* _Task instructions_
Check every line of the entries for "hiệu", and copy the lines that hold it.
[[ Listed entries open ]]
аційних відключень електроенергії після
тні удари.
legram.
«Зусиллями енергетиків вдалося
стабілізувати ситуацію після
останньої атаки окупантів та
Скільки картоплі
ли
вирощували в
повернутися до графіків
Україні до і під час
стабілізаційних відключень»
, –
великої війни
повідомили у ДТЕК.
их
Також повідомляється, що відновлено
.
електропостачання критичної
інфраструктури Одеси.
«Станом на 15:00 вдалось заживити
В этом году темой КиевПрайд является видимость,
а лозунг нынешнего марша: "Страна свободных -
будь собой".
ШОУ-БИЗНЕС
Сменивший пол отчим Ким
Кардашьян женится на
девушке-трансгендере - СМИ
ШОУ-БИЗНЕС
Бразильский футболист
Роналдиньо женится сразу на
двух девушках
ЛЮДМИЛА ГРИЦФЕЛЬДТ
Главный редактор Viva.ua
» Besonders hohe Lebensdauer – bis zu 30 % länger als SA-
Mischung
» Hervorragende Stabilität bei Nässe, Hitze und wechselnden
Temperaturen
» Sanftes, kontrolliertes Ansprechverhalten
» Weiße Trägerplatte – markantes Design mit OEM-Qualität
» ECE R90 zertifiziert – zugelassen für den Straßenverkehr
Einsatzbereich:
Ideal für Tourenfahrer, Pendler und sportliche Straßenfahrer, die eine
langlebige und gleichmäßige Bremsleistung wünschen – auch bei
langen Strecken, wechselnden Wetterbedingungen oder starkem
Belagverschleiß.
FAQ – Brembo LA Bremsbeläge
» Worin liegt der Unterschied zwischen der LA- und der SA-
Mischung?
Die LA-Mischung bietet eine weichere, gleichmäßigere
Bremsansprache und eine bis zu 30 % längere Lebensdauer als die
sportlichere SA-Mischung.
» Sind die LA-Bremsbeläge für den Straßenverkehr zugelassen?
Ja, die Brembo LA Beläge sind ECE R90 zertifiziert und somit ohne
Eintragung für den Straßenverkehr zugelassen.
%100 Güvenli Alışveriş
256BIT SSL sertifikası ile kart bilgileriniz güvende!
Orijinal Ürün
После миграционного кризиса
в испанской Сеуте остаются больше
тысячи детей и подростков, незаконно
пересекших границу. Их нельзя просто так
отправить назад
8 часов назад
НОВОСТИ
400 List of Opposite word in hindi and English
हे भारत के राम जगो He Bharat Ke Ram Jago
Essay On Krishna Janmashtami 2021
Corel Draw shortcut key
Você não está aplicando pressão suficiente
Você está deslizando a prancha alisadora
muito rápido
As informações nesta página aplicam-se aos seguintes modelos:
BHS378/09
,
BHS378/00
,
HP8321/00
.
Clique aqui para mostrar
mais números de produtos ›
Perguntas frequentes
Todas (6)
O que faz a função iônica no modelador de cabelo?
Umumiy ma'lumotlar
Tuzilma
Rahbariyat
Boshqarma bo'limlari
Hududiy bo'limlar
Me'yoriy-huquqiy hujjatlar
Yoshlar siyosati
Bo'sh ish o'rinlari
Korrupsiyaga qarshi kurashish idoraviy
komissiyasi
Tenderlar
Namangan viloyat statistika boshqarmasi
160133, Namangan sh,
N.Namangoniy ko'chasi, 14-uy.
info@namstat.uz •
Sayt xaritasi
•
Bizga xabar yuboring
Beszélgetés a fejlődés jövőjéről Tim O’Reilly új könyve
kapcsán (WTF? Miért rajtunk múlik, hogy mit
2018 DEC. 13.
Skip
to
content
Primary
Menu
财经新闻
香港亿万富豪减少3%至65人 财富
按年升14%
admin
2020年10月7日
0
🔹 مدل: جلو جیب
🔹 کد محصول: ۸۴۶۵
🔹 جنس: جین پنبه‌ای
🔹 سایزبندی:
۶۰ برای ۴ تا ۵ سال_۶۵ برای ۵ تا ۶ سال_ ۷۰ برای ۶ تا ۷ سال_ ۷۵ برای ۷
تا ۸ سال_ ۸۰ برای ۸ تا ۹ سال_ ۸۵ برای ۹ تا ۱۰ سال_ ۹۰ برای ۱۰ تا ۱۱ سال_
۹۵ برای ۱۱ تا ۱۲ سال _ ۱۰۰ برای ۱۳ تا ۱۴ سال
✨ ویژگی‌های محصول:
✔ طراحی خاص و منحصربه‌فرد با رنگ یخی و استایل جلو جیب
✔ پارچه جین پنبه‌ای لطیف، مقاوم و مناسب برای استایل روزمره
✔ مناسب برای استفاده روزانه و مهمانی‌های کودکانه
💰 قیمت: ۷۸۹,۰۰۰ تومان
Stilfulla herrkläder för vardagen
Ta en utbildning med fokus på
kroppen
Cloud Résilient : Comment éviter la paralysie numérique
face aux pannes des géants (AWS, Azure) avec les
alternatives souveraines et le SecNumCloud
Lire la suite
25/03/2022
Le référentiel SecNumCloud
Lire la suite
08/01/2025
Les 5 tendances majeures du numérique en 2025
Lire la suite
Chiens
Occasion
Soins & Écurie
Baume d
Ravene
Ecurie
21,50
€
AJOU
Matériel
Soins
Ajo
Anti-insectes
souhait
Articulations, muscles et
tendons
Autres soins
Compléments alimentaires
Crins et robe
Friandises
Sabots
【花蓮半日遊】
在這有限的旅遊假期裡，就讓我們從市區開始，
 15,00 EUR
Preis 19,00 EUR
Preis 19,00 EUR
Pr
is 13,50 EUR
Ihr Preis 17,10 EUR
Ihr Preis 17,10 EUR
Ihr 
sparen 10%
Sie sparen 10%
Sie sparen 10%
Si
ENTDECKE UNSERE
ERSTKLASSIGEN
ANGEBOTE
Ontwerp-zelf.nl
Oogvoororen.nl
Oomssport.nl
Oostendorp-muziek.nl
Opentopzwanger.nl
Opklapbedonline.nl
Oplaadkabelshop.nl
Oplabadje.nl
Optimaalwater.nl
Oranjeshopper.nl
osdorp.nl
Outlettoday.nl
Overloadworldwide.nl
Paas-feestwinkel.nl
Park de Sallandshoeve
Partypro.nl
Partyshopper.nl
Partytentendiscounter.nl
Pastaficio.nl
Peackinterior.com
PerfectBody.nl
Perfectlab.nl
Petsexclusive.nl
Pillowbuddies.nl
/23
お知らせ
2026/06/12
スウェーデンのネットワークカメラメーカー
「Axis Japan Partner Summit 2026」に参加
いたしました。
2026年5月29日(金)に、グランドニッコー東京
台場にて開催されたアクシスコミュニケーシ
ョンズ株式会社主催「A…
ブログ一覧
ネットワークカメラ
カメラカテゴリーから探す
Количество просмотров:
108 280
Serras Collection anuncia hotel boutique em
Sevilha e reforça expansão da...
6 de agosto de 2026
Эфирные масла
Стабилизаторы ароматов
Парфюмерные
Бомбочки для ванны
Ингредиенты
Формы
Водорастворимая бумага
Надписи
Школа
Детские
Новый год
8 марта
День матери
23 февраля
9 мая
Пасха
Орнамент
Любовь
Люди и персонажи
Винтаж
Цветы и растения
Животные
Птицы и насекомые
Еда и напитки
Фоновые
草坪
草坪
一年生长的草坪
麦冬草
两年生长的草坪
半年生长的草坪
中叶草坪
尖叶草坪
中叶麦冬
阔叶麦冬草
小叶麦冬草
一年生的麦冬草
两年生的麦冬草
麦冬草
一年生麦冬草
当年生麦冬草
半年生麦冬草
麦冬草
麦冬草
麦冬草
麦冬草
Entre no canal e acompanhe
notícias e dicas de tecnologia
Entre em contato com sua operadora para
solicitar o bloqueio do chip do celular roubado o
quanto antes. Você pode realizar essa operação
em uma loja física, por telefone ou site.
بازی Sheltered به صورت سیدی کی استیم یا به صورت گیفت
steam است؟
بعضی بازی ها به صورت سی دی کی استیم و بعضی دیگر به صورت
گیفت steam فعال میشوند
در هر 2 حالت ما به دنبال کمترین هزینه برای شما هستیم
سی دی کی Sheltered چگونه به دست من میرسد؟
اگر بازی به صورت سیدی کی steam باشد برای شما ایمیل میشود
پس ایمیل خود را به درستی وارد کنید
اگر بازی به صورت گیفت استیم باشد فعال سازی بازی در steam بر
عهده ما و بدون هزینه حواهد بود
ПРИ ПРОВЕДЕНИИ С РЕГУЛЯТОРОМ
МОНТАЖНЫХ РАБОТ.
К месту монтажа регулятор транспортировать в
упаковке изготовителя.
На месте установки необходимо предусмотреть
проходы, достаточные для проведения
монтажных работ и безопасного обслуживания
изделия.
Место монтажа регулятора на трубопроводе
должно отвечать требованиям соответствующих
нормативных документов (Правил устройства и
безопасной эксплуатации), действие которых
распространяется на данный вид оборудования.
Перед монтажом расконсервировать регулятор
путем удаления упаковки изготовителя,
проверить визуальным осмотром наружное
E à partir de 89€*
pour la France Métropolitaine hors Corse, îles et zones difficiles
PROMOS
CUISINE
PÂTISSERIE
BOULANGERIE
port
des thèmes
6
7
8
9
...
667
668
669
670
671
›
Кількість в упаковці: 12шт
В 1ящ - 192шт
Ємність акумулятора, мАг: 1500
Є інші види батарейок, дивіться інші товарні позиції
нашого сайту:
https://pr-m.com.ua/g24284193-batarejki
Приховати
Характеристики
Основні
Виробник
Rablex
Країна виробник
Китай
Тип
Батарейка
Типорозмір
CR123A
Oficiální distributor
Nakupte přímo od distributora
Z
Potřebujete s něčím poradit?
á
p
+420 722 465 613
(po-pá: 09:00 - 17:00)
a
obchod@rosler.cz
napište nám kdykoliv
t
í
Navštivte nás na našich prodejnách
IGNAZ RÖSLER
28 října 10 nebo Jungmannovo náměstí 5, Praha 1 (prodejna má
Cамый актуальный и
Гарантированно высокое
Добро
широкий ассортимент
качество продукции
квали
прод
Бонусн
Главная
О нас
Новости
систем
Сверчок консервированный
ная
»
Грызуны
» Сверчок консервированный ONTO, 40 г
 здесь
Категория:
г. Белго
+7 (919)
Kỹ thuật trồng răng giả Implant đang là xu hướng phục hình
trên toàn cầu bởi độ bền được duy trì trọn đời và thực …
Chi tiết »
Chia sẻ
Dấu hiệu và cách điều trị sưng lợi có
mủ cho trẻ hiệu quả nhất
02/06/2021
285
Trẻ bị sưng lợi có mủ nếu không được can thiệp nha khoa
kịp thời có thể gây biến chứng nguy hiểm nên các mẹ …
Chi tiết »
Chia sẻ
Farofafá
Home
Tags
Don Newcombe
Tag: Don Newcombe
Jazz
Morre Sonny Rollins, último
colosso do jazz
[[ Listed entries closed ]]
* _Exercise answer_
Dấu hiệu và cách điều trị sưng lợi có
mủ cho trẻ hiệu quả nhất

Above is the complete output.